What brand and type is that PLA? I can’t imagine the PLA I am using wrapping up like spaghetti like that. I would think it would break first unless it is getting that warm.
I would also have to agree that the feed rate is to high or something like a partial clog is causing a reduced flow.
It looks like blue is jamming. One trick I found is to lightly coat the first 2" above the extruder with 3-in-one oil. I just coat my fingers a little and rub it onto the filament. This helps lubricate the filament path and has virtually eliminated jams on my machine. Good luck!
The PLA that comes with the flashforge is junk. I think you will see when you get a good roll of PLA, your problem will go away.

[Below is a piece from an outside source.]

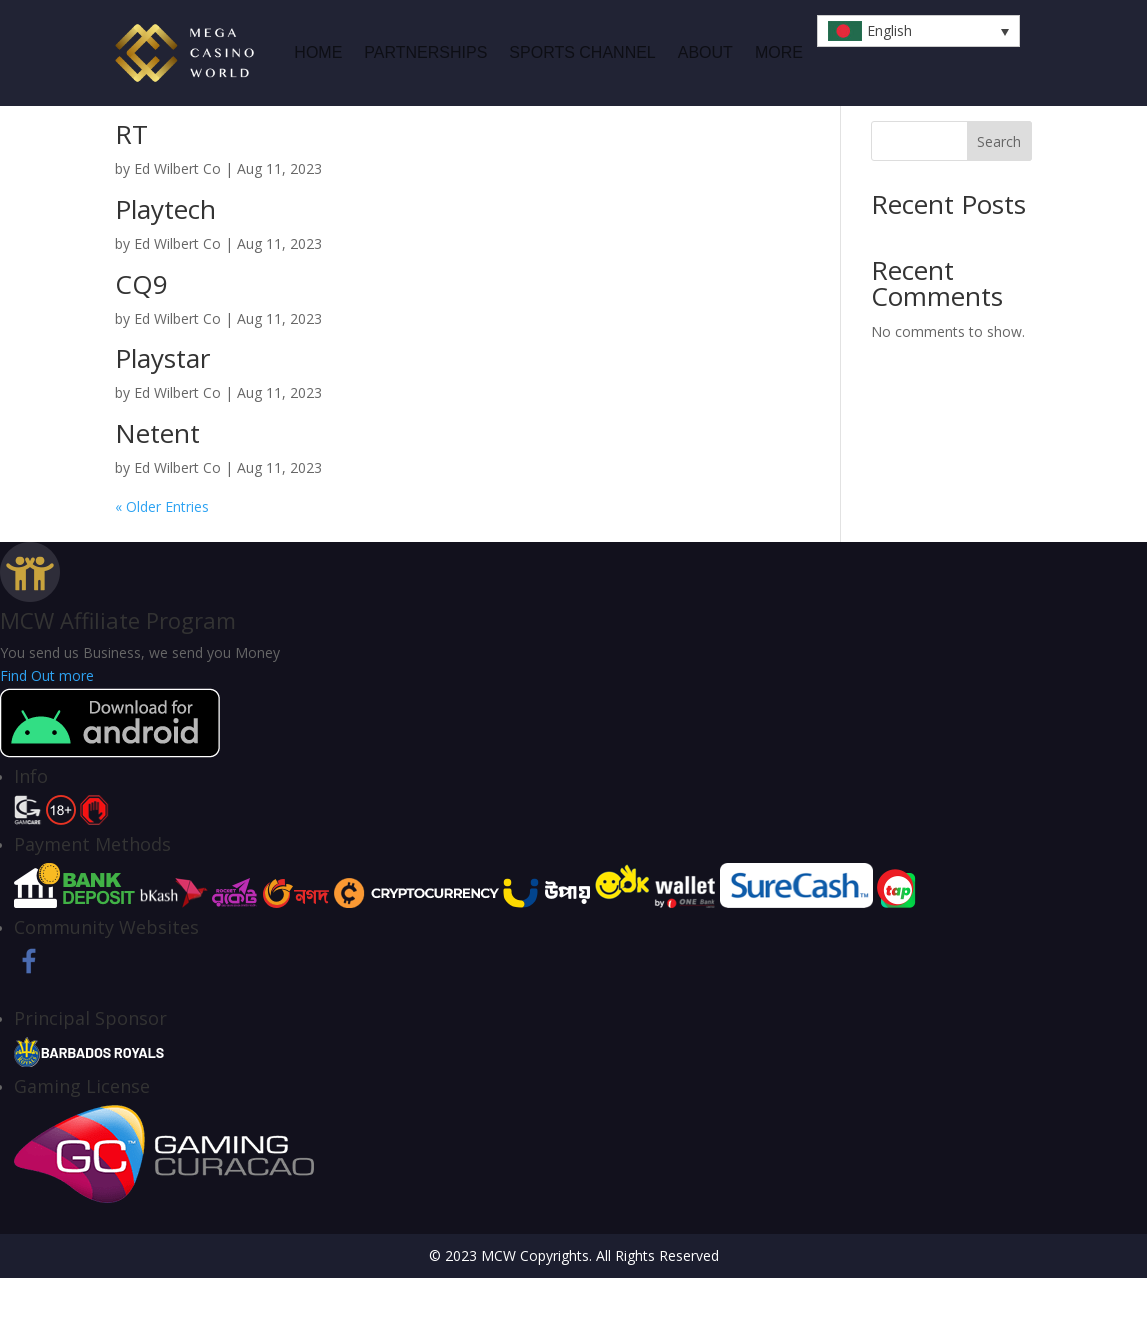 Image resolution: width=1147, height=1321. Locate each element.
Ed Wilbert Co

In the meantime: measure your filament with calipers along a good stretch of it. Put the highest number into the slicer software.
Print cooler.
But the best advice is just pitch it and get better filament. You are probably the 5th poster in the last few monthes with this issue with Flashforge PLA.
I tried to search for it on Italian Amazon, but it’s sold only by 3rd party resellers at the ridicolous price of 150+€. Just got a spool from German Amazon
Thanks to everyone who kindly answered. I noticed that the stock filament feeder was more an hindrance than a guide for my PLA filament (no problems with the ABS Filament instead) and for some reason the filament twisted while moving towards the extruder (it was already mounted so that it rotated in the proper direction).

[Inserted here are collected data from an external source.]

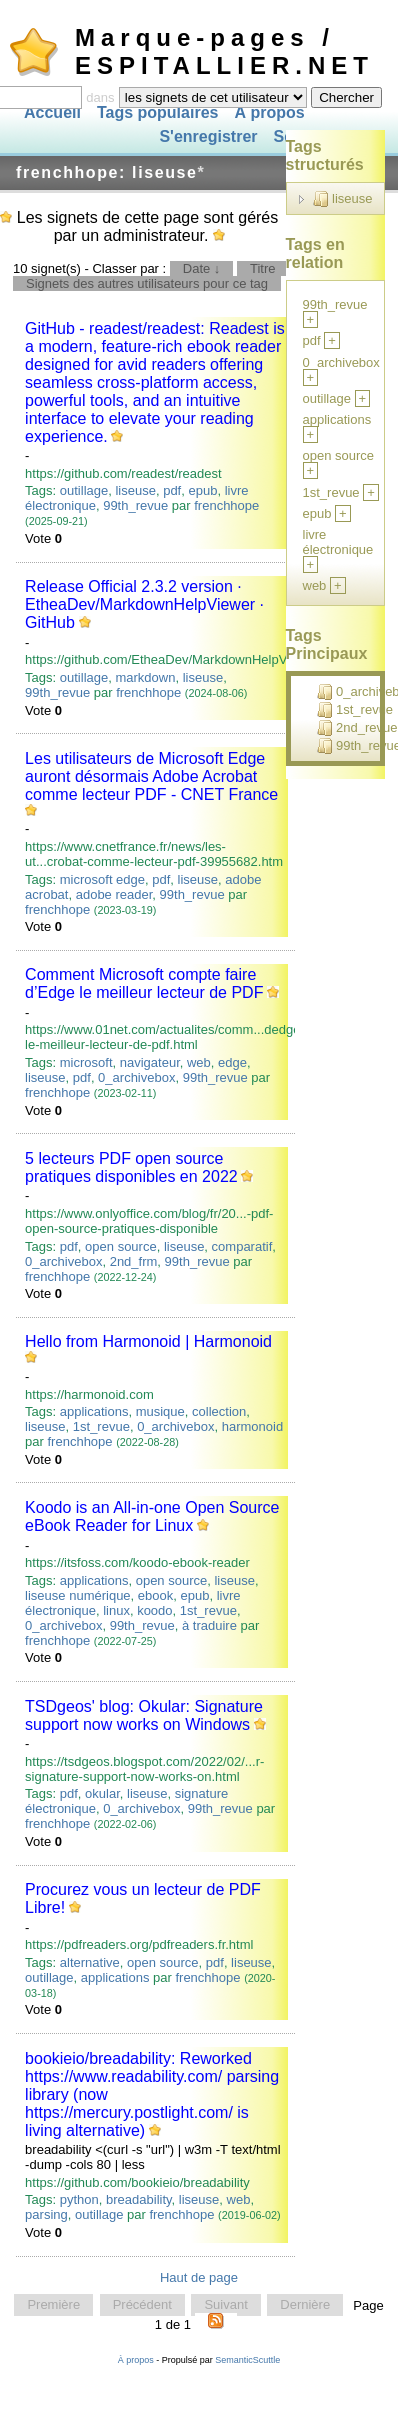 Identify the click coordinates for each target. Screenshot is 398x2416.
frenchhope (226, 505)
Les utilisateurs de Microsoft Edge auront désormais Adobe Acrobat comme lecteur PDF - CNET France (151, 776)
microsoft (86, 1062)
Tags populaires (158, 112)
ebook (155, 1595)
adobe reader (114, 894)
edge (232, 1062)
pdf (172, 490)
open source (121, 1246)
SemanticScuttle (247, 2360)
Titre (263, 268)
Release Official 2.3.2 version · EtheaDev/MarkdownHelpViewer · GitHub (144, 604)
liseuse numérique (78, 1595)
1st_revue (101, 1426)
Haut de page (199, 2277)
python (79, 2199)
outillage (84, 490)
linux (116, 1610)
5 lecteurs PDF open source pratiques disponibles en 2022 (131, 1167)
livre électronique (338, 542)
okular (102, 1793)
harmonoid (252, 1426)
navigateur (150, 1062)
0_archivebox (136, 1077)
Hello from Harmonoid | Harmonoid (148, 1341)
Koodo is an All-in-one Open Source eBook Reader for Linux (152, 1516)
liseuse (135, 490)
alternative (90, 1962)
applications (94, 1411)
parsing (46, 2214)
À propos (269, 112)
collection (219, 1411)
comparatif (242, 1246)
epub (202, 490)
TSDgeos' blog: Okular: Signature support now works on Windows (144, 1715)
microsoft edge (102, 879)
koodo (154, 1610)
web (199, 1062)
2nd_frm (134, 1261)
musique (160, 1411)
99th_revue (135, 505)
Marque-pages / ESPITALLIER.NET (224, 51)
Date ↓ (202, 268)
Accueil (52, 112)
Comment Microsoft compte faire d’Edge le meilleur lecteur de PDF (144, 983)
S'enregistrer (208, 137)
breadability (139, 2199)
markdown (145, 677)
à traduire (209, 1625)
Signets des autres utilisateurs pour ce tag (147, 283)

By lowering the extruder temperature at 190C and the plate at 70C I was able to successfully print the filament feeder upgrade for my printer.
I tried again to do the cube print but I think that the default temperatures are just wrong (L:220C, R:220C, Plate: 110C) and I got another failure with a jam worse than the one attached in my question. I’ll try to print something else in the next hours.
If you are printing PLA at those temps they are way high. Those would be temps for ABS. I think all of that heat is the issue causing the jams. The PLA is getting to soft up at the feed.
No, i don’t think so. Usually there will be a cooling fan for the filament above. If the the filament above getting soft, that means its cooling is not ok. I tried on my own printer for printing PLA in 220 degree, it was ok. I don’t know whether flashforge printer can print flexible filament, if so, soft will not be the problem.